O presidente Luiz Inácio Lula da Silva (PT) disse nesta sexta-feira (29/5) que não vai aceitar que o Brasil seja tratado como "republiqueta", ao comentar a decisão dos EUA de designar o Comando Vermelho (CV) e o Primeiro Comando da Capital (PCC) como entidades terroristas

"Nós não aceitamos ser tratados como moleque. Não aceitamos ser tratados como uma republiqueta", disse Lula em uma agenda em Sergipe.

O discurso veio em consonância com uma nota também divulgada pelo governo nesta sexta.

O texto ressalta que "a soberania nacional é inegociável" e que "quem define como o crime é classificado e combatido dentro do Brasil são os brasileiros, com suas instituições, suas leis e suas forças de segurança".

No discurso, o presidente Lula disse também que se sentia "triste" com a decisão do governo americano e que havia entregado ao presidente americano, Donald Trump, na visita à Casa Branca no início do mês, um documento que tratava sobre medidas para combater o crime organizado.

O governo brasileiro sempre foi contra a classificação americana, argumentando que ela poderia colocar em risco a soberania nacional ao abrir espaço para ações militares dos EUA sob o pretexto de combate ao terrorismo.

Lula disse que o PCC e o CV "são terroristas para as comunidades brasileiras", mas que "não são os terroristas que o Trump quer".

"Eles incomodam as famílias, o bairro, a cidade, roubam tudo que tem direito do povo, o direito do povo viver livremente, então eles são terroristas. E nós vamos combatê-los aqui dentro", defendeu Lula.
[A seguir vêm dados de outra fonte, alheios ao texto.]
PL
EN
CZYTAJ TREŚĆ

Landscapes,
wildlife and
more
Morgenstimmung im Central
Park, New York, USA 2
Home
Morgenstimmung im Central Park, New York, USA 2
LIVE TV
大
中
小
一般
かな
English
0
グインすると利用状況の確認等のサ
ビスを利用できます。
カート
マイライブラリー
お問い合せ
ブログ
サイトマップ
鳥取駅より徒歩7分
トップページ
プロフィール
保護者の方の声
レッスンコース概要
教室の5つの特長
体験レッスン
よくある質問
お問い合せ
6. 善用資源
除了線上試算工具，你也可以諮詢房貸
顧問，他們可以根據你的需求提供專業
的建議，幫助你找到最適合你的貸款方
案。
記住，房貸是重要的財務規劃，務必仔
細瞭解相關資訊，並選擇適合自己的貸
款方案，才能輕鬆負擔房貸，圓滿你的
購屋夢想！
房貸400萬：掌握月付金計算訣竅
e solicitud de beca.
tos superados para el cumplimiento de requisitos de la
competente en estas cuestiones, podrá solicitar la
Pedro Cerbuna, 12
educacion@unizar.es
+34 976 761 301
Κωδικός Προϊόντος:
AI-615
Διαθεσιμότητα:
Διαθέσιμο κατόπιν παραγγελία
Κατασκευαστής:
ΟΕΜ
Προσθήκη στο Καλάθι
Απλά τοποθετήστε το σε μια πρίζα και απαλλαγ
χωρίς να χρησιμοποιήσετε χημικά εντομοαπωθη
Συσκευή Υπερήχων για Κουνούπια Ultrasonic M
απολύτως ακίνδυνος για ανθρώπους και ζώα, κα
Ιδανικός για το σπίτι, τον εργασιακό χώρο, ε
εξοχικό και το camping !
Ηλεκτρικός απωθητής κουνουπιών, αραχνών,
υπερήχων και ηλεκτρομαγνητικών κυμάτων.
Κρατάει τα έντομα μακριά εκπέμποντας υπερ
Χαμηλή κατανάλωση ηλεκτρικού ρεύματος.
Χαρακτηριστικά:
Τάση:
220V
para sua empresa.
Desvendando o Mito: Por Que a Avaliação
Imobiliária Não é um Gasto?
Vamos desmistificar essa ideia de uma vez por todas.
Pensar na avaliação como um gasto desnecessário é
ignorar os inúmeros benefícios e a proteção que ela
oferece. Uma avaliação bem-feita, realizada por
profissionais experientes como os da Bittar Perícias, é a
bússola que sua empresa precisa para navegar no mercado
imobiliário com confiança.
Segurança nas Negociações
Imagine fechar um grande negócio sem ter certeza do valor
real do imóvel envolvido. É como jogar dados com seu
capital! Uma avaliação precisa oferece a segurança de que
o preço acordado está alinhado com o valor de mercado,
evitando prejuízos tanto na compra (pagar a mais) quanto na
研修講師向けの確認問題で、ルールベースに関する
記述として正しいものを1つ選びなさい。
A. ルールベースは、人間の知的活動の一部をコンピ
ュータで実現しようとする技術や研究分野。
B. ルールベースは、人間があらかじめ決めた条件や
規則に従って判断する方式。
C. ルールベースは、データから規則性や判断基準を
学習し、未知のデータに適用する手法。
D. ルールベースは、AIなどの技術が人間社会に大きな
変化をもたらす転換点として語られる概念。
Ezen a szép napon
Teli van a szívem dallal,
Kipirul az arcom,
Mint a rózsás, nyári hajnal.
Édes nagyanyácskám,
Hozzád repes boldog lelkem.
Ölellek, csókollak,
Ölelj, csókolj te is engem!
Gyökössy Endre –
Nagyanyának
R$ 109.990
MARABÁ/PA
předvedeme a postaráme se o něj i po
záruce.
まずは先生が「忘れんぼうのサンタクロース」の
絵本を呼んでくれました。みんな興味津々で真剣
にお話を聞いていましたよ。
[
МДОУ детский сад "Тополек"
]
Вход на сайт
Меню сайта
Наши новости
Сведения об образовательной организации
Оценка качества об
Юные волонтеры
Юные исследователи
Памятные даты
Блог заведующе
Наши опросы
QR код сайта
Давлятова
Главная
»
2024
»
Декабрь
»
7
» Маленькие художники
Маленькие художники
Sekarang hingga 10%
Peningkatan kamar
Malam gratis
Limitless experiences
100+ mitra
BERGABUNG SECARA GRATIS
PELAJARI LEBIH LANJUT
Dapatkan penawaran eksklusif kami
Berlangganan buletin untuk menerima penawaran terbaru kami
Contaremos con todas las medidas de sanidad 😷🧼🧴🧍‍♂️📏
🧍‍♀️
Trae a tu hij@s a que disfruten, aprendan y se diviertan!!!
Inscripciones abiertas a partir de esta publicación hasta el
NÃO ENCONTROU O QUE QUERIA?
A nota divulgada pelo governo também argumenta que a violência praticada pelas facções "não pode ser confundido com o tipo de ação por motivos ideológicos, políticos e religiosos do terrorismo internacional".

No discurso em Sergipe, o presidente Lula comentou ainda sobre o encontro entre o senador e pré-candidato à Presidência Flávio Bolsonaro (PL-RJ) e Trump três dias atrás.

Na reunião, Flávio defendeu que o governo dos EUA classificasse as facções como terroristas, uma bandeira defendida há mais de um ano por bolsonaristas, inclusive Eduardo Bolsonaro, filho do ex-presidente Jair Bolsonaro que vive atualmente em solo americano.

Dois dias após a visita de Flávio, o secretário de Estado americano, Marco Rubio, anunciou a classificação dos grupos criminosos como terroristas.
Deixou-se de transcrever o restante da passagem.